The result of low supply and increasing demand is that prices are holding firm and even increasing in specific product types.

Q2 2023 will bring increased sales to the region, backed by stable interest rates and pent-up demand from the last few months of uncertainty and low volume. 

The counterbalance to these positive forces is that inventory will likely remain low for the balance of 2023. Most people who wanted to move for whatever reason did so in 2021 and 2022. Investors are unlikely to sell at the bottom of a market cycle, and many homeowners are happy to stay in their current homes with the locked-in low-interest rates for a few more years and don’t need to upgrade their homes. 

The bulk of the demand is coming from new buyers entering the market, strong immigration numbers and downsizing homeowners who are still pocketing equity. 

Anecdotally another factor affecting the Vancouver real estate market is a recent change to the strata property act, which prohibits rental restrictions on properties. This has turned every building and townhome complex into an investment opportunity. With high rents, low vacancy rates and a long history of equity appreciation, Vancouver is an attractive place for real estate investments.

Notably, the foreign buyer ban, which was subsequently revised in the federal budget, has seemingly had no impact on the real estate market and is rarely even part of the conversation when talking with buyers or sellers. 


Tony Joe

Victoria, B.C.

Broker/owner, Re/Max Island Properties

Every week, someone has the dream to locate from elsewhere in Canada to Greater Victoria— relocations continue to fuel the market.

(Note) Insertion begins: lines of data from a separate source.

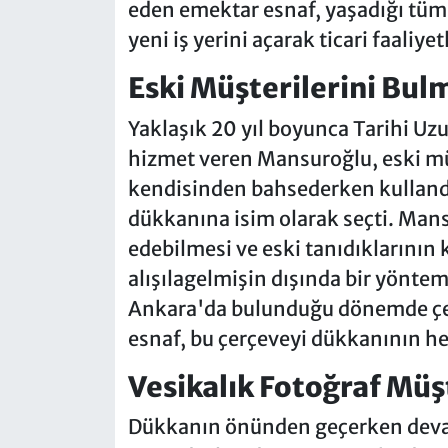
eden emektar esnaf, yaşadığı tüm 
yeni iş yerini açarak ticari faaliye
Eski Müşterilerini Bulm
Yaklaşık 20 yıl boyunca Tarihi Uzu
hizmet veren Mansuroğlu, eski müş
kendisinden bahsederken kullandığ
dükkanına isim olarak seçti. Mansu
edebilmesi ve eski tanıdıklarının 
alışılagelmişin dışında bir yönt
Ankara'da bulunduğu dönemde çekt
esnaf, bu çerçeveyi dükkanının he
Vesikalık Fotoğraf Müşt
Dükkanın önünden geçerken devasa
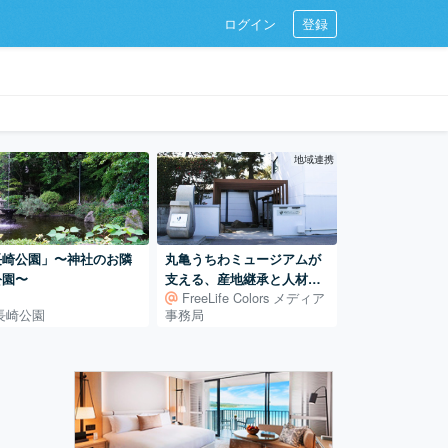
ログイン
登録
地域連携
長崎公園」〜神社のお隣
丸亀うちわミュージアムが
公園〜
支える、産地継承と人材育
FreeLife Colors メディア
成 ― 400年続く地場産業
長崎公園
事務局
を、次の世代へ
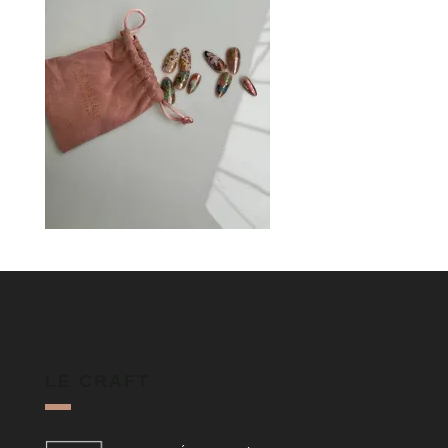
LE CRAFT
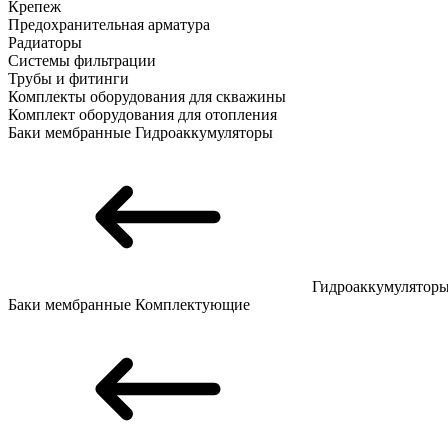
Крепеж
Предохранительная арматура
Радиаторы
Системы фильтрации
Трубы и фитинги
Комплекты оборудования для скважины
Комплект оборудования для отопления
Баки мембранные
Гидроаккумуляторы
Гидроаккумулятор
Баки мембранные
Комплектующие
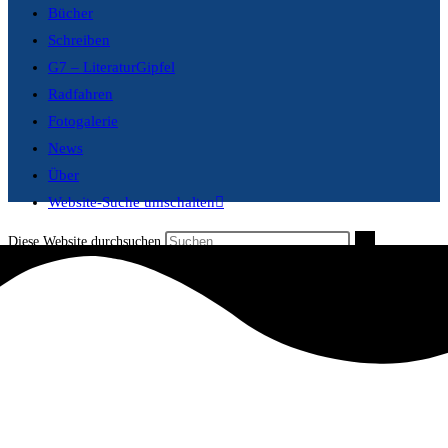
Bücher
Schreiben
G7 – LiteraturGipfel
Radfahren
Fotogalerie
News
Über
Website-Suche umschalten
Diese Website durchsuchen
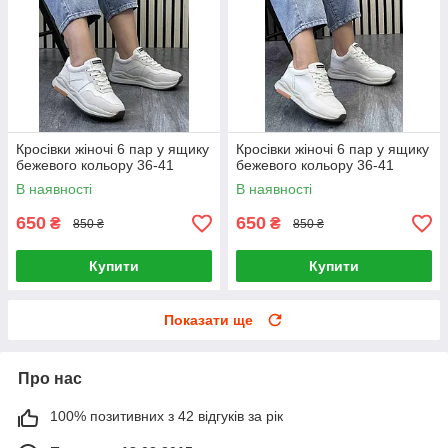
Кросівки жіночі 6 пар у ящику
Кросівки жіночі 6 пар у ящику
бежевого кольору 36-41
бежевого кольору 36-41
В наявності
В наявності
650
650
₴
₴
850 ₴
850 ₴
Купити
Купити
Показати ще
Про нас
100% позитивних з 42 відгуків за рік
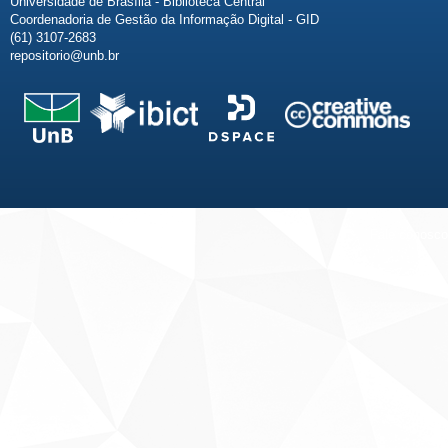
Universidade de Brasília - Biblioteca Central
Coordenadoria de Gestão da Informação Digital - GID
(61) 3107-2683
repositorio@unb.br
Fale conosco
Sobre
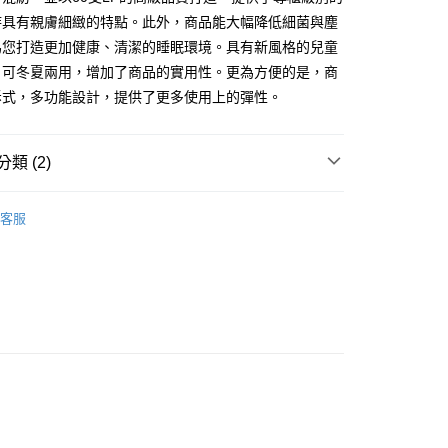
時具有親膚細緻的特點。此外，商品能大幅降低細菌與塵
為您打造更加健康、清潔的睡眠環境。具有新風格的兒童
，可冬夏兩用，增加了商品的實用性。更為方便的是，商
拆式，多功能設計，提供了更多使用上的彈性。
類 (2)
涼被 / 涼蓆 / 枕頭 / 睡袋
兒童睡袋
客服
∣ NEW ARRIVAL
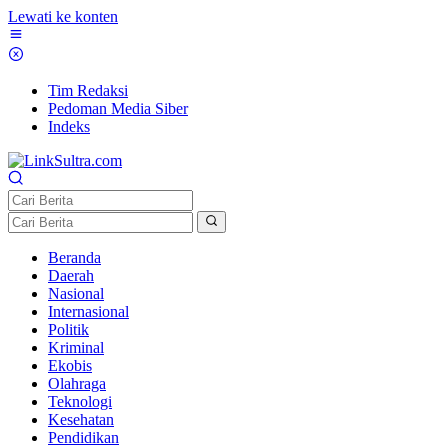
Lewati ke konten
Tim Redaksi
Pedoman Media Siber
Indeks
Beranda
Daerah
Nasional
Internasional
Politik
Kriminal
Ekobis
Olahraga
Teknologi
Kesehatan
Pendidikan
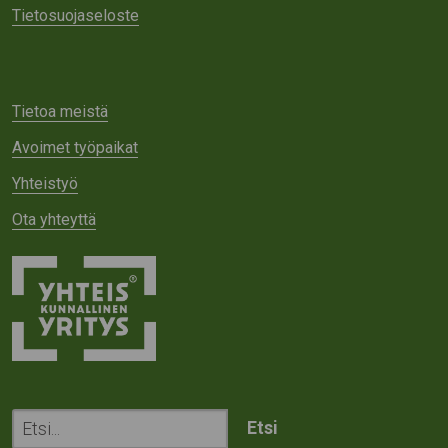
Tietosuojaseloste
Tietoa meistä
Avoimet työpaikat
Yhteistyö
Ota yhteyttä
Etsi
sivustolta:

Combined with an already low amount of good inventory, bidding wars have returned, with prices stabilizing or inching upward.

During the pandemic, Canadians moved from metropolitan Toronto and Vancouver to Vancouver Island’s clean air and blue skies. That demand continues as we enter the spring market in 2023.  

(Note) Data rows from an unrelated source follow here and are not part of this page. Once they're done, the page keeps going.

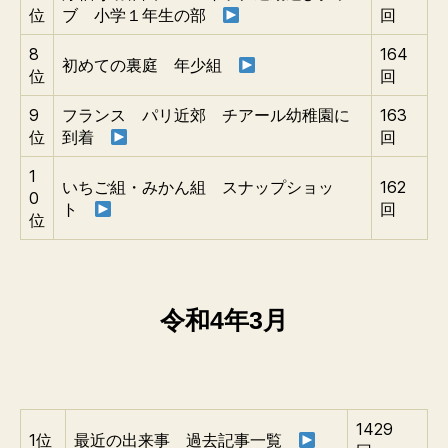
位
ブ 小学１年生の部
回
8
164
初めての裏庭 年少組
位
回
9
フランス パリ近郊 チアール幼稚園に
163
位
到着
回
1
いちご組・みかん組 スナップショッ
162
0
ト
回
位
令和4年3月
1429
1位
最近の出来事 過去記事一覧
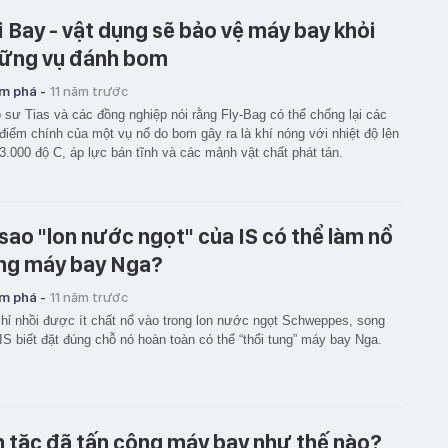
i Bay - vật dụng sẽ bảo vệ máy bay khỏi
ững vụ đánh bom
m phá -
11 năm trước
 sư Tias và các đồng nghiệp nói rằng Fly-Bag có thể chống lại các
điểm chính của một vụ nổ do bom gây ra là khí nóng với nhiệt độ lên
3.000 độ C, áp lực bán tĩnh và các mảnh vật chất phát tán.
 sao "lon nước ngọt" của IS có thể làm nổ
ng máy bay Nga?
m phá -
11 năm trước
hỉ nhồi được ít chất nổ vào trong lon nước ngọt Schweppes, song
IS biết đặt đúng chỗ nó hoàn toàn có thể “thổi tung” máy bay Nga.
n tặc đã tấn công máy bay như thế nào?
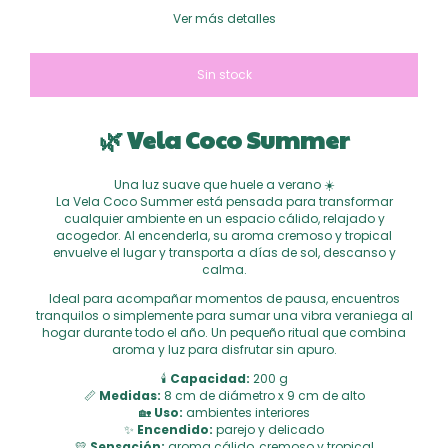
Ver más detalles
🌿 Vela Coco Summer
Una luz suave que huele a verano ☀️
La Vela Coco Summer está pensada para transformar
cualquier ambiente en un espacio cálido, relajado y
acogedor. Al encenderla, su aroma cremoso y tropical
envuelve el lugar y transporta a días de sol, descanso y
calma.
Ideal para acompañar momentos de pausa, encuentros
tranquilos o simplemente para sumar una vibra veraniega al
hogar durante todo el año. Un pequeño ritual que combina
aroma y luz para disfrutar sin apuro.
🕯
Capacidad:
200 g
📏
Medidas:
8 cm de diámetro x 9 cm de alto
🏡
Uso:
ambientes interiores
✨
Encendido:
parejo y delicado
💛
Sensación:
aroma cálido, cremoso y tropical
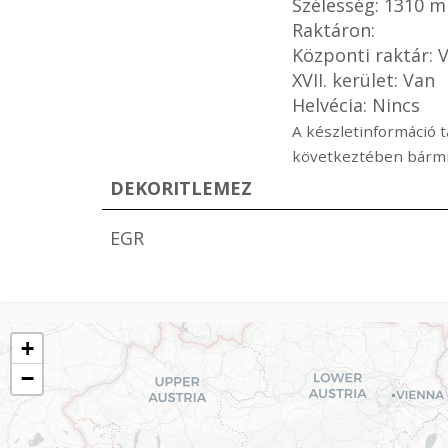
Szélesség: 1310 
Raktáron:
Központi raktár: 
XVII. kerület: Van
Helvécia: Nincs
A készletinformáció t
következtében bármik
DEKORITLEMEZ
EGR
+
−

Like elsewhere in the country, Victoria is behind in the creation of housing stock to meet the needs of consumers relocating here. This is further articulated by the fact that there is no physical expansion space: Victoria is surrounded by water on three sides and a mountain on the fourth— Victoria is becoming a taller city, with condo towers now defining the cityscape. 

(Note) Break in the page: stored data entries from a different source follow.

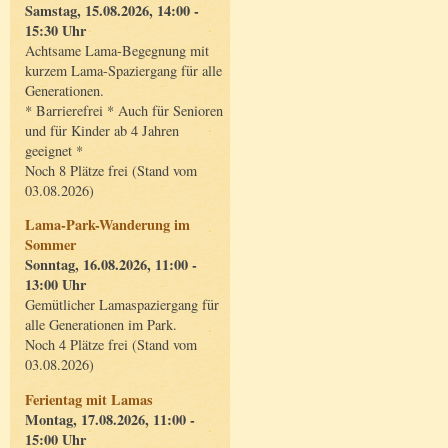
Samstag, 15.08.2026, 14:00 -
15:30 Uhr
Achtsame Lama-Begegnung mit
kurzem Lama-Spaziergang für alle
Generationen.
* Barrierefrei * Auch für Senioren
und für Kinder ab 4 Jahren
geeignet *
Noch 8 Plätze frei (Stand vom
03.08.2026)
Lama-Park-Wanderung im
Sommer
Sonntag, 16.08.2026, 11:00 -
13:00 Uhr
Gemütlicher Lamaspaziergang für
alle Generationen im Park.
Noch 4 Plätze frei (Stand vom
03.08.2026)
Ferientag mit Lamas
Montag, 17.08.2026, 11:00 -
15:00 Uhr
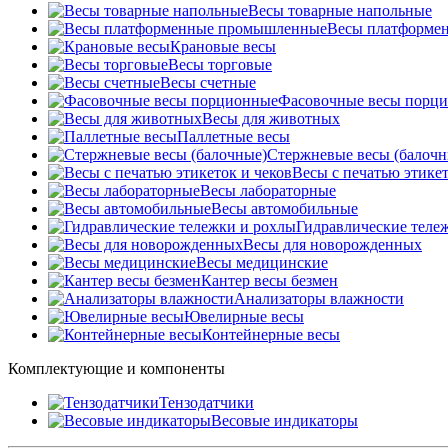
Весы товарные напольные
Весы платформе
Крановые весы
Весы торговые
Весы счетные
Фасовочные весы порц
Весы для животных
Паллетные весы
Стержневые весы (балочн
Весы c печатью этикет
Весы лабораторные
Весы автомобильные
Гидравлические теле
Весы для новорожденных
Весы медицинские
Кантер весы безмен
Анализаторы влажности
Ювелирные весы
Контейнерные весы
Комплектующие и компоненты
Тензодатчики
Весовые индикаторы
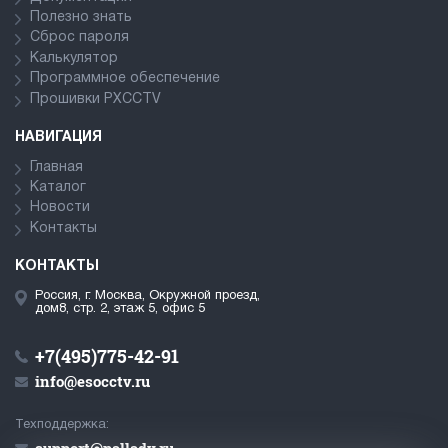
Полезно знать
Сброс пароля
Калькулятор
Программное обеспечение
Прошивки PXCCTV
НАВИГАЦИЯ
Главная
Каталог
Новости
Контакты
КОНТАКТЫ
Россия, г. Москва, Окружной проезд,
дом8, стр. 2, этаж 5, офис 5
+7(495)775-42-91
info@esocctv.ru
Техподдержка:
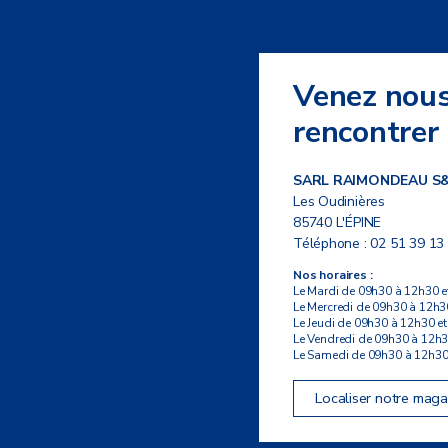
Venez nou
rencontrer
SARL RAIMONDEAU S
Les Oudinières
85740 L'ÉPINE
Téléphone :
02 51 39 13
Nos horaires :
Le Mardi de 09h30 à 12h30 e
Le Mercredi de 09h30 à 12h3
Le Jeudi de 09h30 à 12h30 e
Le Vendredi de 09h30 à 12h3
Le Samedi de 09h30 à 12h30
Localiser notre maga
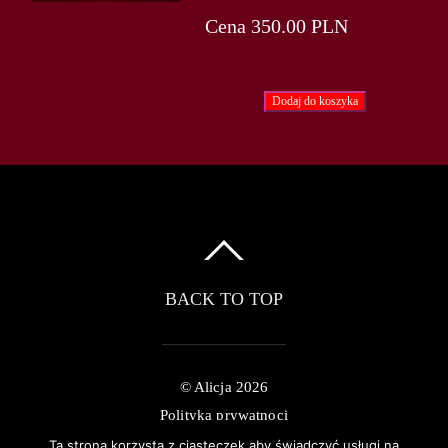
Cena
350.00 PLN
BACK TO TOP
©
Alicja
2026
Polityka prywatnoci
Ta strona korzysta z ciasteczek aby świadczyć usługi na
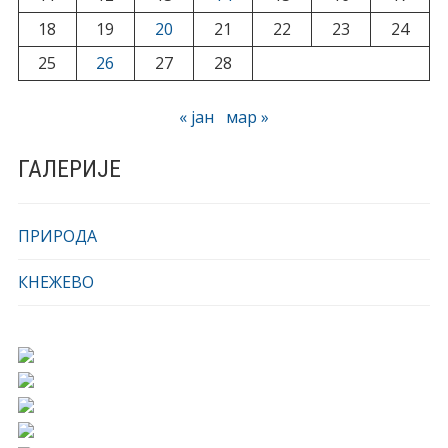
18
19
20
21
22
23
24
25
26
27
28
« јан
мар »
ГАЛЕРИЈЕ
ПРИРОДА
КНЕЖЕВО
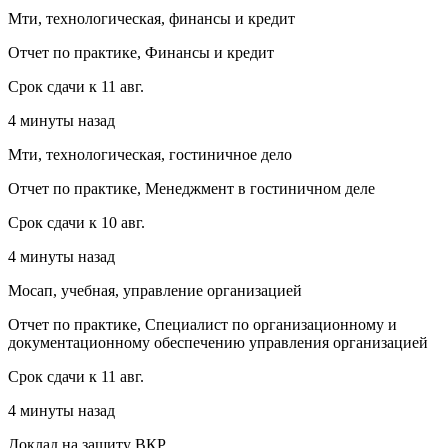
Мти, технологическая, финансы и кредит
Отчет по практике, Финансы и кредит
Срок сдачи к 11 авг.
4 минуты назад
Мти, технологическая, гостиничное дело
Отчет по практике, Менеджмент в гостиничном деле
Срок сдачи к 10 авг.
4 минуты назад
Мосап, учебная, управление организацией
Отчет по практике, Специалист по организационному и
документационному обеспечению управления организацией
Срок сдачи к 11 авг.
4 минуты назад
Доклад на защиту ВКР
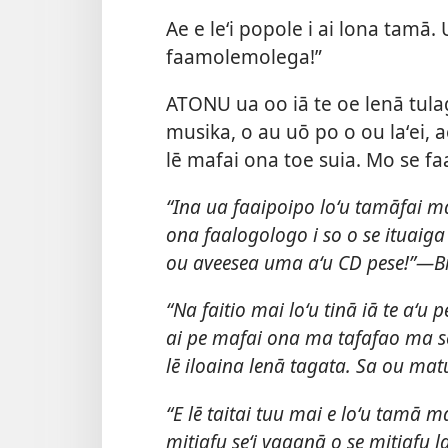
Ae e leʻi popole i ai lona tamā. U
faamolemolega!”
ATONU ua oo iā te oe lenā tula
musika, o au uō po o ou laʻei,
lē mafai ona toe suia. Mo se fa
“Ina ua faaipoipo loʻu tamāfai ma
ona faalogologo i so o se ituaiga 
ou aveesea uma aʻu CD pese!”—B
“Na faitio mai loʻu tinā iā te aʻu p
ai pe mafai ona ma tafafao ma se
lē iloaina lenā tagata. Sa ou ma
“E lē taitai tuu mai e loʻu tamā ma
mitiafu seʻi vaganā o se mitiafu 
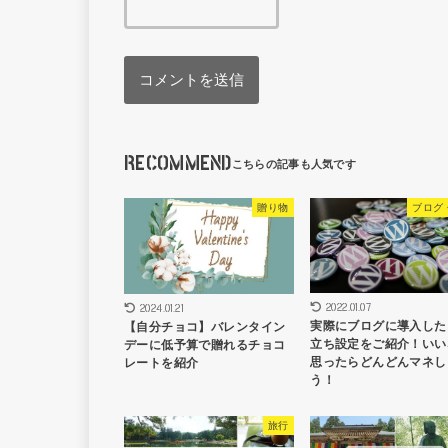
RECOMMEND
贈り物
ブログ
2022.01.07
2024.01.21
実際にブログに導入した
【自分チョコ】バレンタイン
立ち設定をご紹介！いい
デーに低予算で贈れるチョコ
思ったらどんどんマネし
レートを紹介
う！
旅行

There’s no question that interest rates affected our market like others. But as the third most expensive market in Canada (after Vancouver/Lower Mainland and Toronto), first-time buyers don’t define the market. That’s not to say there are no first-timers, but rather most of the buyers already have equity either from the sale of property or from an intergenerational transfer of funds from family.

Victoria isn’t an industry or manufacturing town. What drives the economy is Government, Military, Technology, Lifestyle/Retirement and Universities. Many carefully choose Victoria as their final posting in preparation for retirement.

I mentioned “good” inventory above. Although inventory remains historically low, there are still opportunities, including properties that have been on the market unsold for months. 

However, sharply priced and well-prepared properties – the good ones- are moving quickly with multiple offers, highlighting that buyers are still ready to pounce when the right property arises. 

It should be noted that subject conditions are common in winning bids today, and while the occasional property is selling for $100,000 over list price, the numbers aren’t nearly as stratospheric as during the peak of the market. What isn’t common in this market (yet) is intentional underpricing for bidding wars.

The local market perked up with the last announcement that the Bank of Canada would not increase rates. As a result, the spring market is upon us, with listings selling days after coming to market and buyers returning after a break from 2022’s hectic pace.

We’ll see sales strengthening with inventory level remaining low: in many ways, it’s feeling similar to the “recovery year” of 2019. But as mentioned above, the recovery here in Victoria may be stronger than many are expecting.